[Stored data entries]
===============

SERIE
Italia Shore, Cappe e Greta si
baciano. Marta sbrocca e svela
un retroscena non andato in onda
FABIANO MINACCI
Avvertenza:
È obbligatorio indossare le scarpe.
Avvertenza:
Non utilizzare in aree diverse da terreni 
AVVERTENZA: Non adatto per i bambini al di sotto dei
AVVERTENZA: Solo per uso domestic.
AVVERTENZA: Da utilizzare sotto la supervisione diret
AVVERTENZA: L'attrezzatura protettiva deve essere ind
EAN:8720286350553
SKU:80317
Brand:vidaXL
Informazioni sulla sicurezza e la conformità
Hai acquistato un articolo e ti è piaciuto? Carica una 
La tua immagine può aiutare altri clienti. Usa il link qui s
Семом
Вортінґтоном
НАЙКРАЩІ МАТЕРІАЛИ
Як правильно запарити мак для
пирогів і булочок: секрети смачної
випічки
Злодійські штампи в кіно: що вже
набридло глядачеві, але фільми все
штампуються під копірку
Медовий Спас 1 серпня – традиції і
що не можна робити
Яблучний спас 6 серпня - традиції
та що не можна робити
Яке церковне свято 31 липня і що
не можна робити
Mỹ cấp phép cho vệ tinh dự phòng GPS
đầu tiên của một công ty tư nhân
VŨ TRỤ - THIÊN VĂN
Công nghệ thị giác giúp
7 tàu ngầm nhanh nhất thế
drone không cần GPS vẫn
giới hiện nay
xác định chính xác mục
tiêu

===============

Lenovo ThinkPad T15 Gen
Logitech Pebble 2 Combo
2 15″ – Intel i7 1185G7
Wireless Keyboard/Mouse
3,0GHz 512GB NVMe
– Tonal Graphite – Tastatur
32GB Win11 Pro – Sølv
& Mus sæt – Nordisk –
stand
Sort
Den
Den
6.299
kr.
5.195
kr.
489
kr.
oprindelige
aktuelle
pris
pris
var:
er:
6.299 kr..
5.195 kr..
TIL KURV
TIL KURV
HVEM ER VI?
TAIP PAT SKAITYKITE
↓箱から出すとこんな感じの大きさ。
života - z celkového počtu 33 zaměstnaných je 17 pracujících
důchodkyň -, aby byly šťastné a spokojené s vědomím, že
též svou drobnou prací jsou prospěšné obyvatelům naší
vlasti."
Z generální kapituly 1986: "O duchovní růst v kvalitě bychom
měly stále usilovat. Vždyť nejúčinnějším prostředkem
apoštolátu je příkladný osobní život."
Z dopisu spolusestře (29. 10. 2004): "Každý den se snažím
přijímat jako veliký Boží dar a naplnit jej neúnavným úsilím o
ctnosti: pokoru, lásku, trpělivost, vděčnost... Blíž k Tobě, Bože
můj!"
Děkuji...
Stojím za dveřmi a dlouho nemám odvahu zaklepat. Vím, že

===============

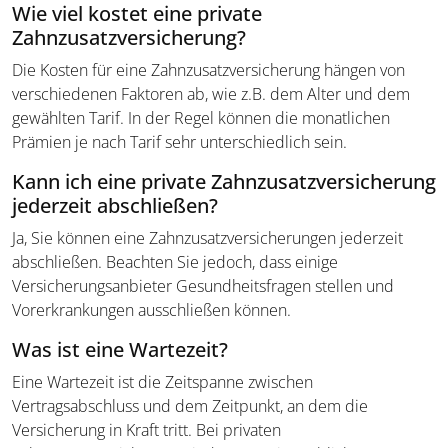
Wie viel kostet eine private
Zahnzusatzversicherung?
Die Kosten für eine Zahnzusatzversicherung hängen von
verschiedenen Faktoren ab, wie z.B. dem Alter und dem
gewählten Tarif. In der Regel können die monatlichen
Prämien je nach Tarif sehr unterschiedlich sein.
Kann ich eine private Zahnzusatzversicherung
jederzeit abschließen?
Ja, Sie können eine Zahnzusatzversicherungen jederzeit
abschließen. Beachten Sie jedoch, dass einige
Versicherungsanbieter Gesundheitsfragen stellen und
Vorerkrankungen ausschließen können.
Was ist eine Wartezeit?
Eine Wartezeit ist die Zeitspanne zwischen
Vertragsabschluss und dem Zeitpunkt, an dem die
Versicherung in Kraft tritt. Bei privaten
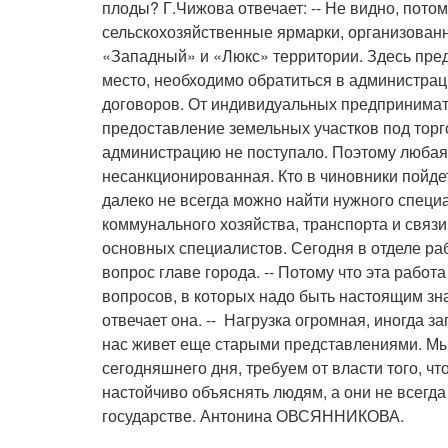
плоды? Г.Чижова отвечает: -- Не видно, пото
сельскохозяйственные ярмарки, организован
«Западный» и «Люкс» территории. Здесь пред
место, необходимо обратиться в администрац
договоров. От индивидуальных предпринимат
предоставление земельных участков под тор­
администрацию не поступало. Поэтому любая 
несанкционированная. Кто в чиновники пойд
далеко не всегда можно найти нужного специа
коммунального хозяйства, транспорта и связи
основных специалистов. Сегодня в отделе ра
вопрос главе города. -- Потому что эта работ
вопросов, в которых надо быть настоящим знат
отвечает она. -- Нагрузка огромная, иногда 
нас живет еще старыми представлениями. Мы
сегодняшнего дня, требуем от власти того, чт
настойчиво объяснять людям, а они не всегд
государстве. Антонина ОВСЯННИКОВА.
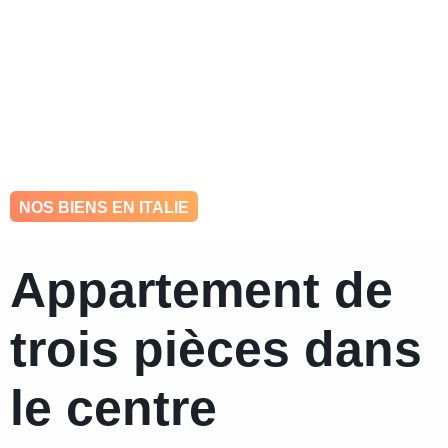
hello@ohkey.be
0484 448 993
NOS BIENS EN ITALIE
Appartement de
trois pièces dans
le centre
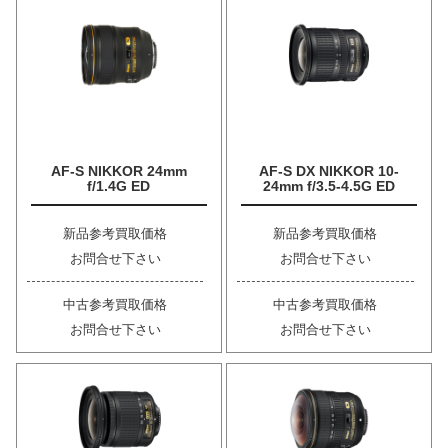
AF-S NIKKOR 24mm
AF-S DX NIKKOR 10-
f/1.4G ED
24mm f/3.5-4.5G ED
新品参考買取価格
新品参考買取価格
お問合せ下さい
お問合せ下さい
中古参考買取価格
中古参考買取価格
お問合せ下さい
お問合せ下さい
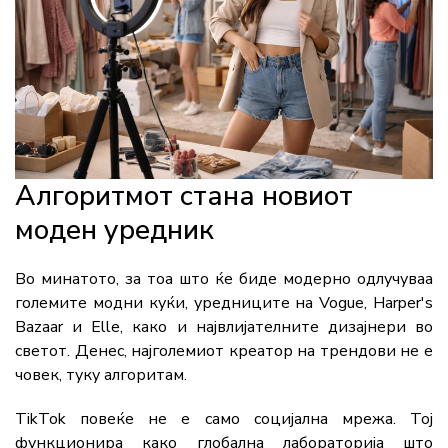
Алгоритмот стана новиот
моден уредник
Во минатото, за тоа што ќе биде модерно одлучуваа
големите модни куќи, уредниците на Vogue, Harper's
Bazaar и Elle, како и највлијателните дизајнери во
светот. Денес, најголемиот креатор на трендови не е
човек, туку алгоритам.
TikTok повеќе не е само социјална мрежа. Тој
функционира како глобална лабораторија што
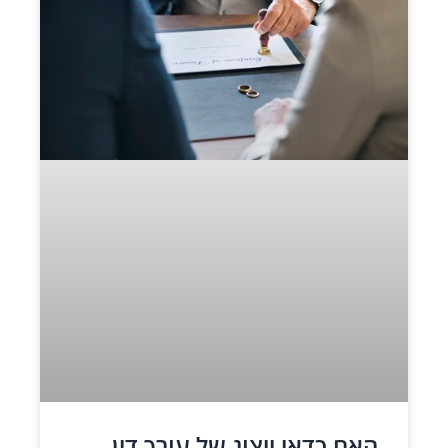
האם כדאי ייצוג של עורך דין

===============

WHAT YOU HAVE TO DO: Copy the lines above exactly, beginning at the line that has "apoštolátu je příkladný" and stopping after the line that has "Stojím za dveřmi", and omit the rest.

OUTPUT OF THE TASK:
apoštolátu je příkladný osobní život."
Z dopisu spolusestře (29. 10. 2004): "Každý den se snažím
přijímat jako veliký Boží dar a naplnit jej neúnavným úsilím o
ctnosti: pokoru, lásku, trpělivost, vděčnost... Blíž k Tobě, Bože
můj!"
Děkuji...
Stojím za dveřmi a dlouho nemám odvahu zaklepat. Vím, že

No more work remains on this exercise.